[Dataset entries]
•••••

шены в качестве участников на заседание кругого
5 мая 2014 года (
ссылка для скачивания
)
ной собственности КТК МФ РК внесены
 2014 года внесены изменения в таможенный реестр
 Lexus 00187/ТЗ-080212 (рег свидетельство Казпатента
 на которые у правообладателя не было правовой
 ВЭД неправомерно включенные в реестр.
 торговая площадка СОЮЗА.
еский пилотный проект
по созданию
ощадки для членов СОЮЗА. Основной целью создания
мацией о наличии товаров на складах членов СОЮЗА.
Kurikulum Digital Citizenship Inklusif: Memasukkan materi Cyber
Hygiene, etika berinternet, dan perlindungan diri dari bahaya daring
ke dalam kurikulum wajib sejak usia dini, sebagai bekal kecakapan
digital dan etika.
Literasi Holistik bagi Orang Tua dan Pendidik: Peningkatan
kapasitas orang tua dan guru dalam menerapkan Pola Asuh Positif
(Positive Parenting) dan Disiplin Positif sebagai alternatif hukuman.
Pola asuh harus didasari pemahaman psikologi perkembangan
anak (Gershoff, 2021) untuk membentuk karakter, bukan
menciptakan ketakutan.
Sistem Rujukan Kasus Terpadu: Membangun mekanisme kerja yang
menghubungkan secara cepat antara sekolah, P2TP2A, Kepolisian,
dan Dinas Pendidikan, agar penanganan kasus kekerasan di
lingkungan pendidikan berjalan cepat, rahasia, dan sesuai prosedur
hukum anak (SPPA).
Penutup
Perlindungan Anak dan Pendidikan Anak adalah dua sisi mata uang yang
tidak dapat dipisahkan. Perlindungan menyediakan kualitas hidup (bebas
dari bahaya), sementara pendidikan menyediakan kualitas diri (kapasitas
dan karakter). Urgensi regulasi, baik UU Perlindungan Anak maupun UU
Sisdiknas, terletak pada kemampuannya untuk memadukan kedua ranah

•••••

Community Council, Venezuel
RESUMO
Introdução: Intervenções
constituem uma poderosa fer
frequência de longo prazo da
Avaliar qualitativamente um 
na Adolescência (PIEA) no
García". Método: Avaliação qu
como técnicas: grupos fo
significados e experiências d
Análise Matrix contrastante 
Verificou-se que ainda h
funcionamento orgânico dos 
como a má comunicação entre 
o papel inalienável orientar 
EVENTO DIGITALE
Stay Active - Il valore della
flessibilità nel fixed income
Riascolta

•••••

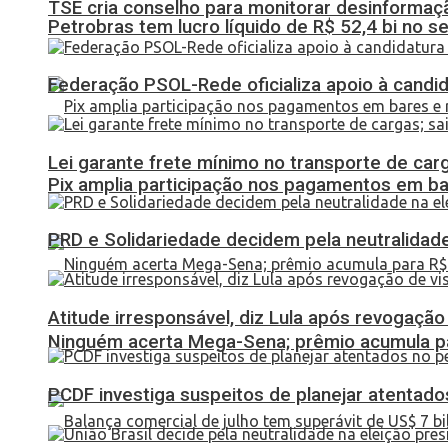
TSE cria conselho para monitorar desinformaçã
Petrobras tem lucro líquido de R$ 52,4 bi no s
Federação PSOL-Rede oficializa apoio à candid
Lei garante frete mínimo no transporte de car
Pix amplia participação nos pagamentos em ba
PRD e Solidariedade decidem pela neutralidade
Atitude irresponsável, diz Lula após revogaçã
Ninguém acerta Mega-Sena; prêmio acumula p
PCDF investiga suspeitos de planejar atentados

•••••

▶ _Assignment_: With the first line being the one containing "по созданию" and the last line the one containing "digital dan etika.", transcribe exactly the lines above that fall in that range.

▶ _Reply to the exercise_:
по созданию
ощадки для членов СОЮЗА. Основной целью создания
мацией о наличии товаров на складах членов СОЮЗА.
Kurikulum Digital Citizenship Inklusif: Memasukkan materi Cyber
Hygiene, etika berinternet, dan perlindungan diri dari bahaya daring
ke dalam kurikulum wajib sejak usia dini, sebagai bekal kecakapan
digital dan etika.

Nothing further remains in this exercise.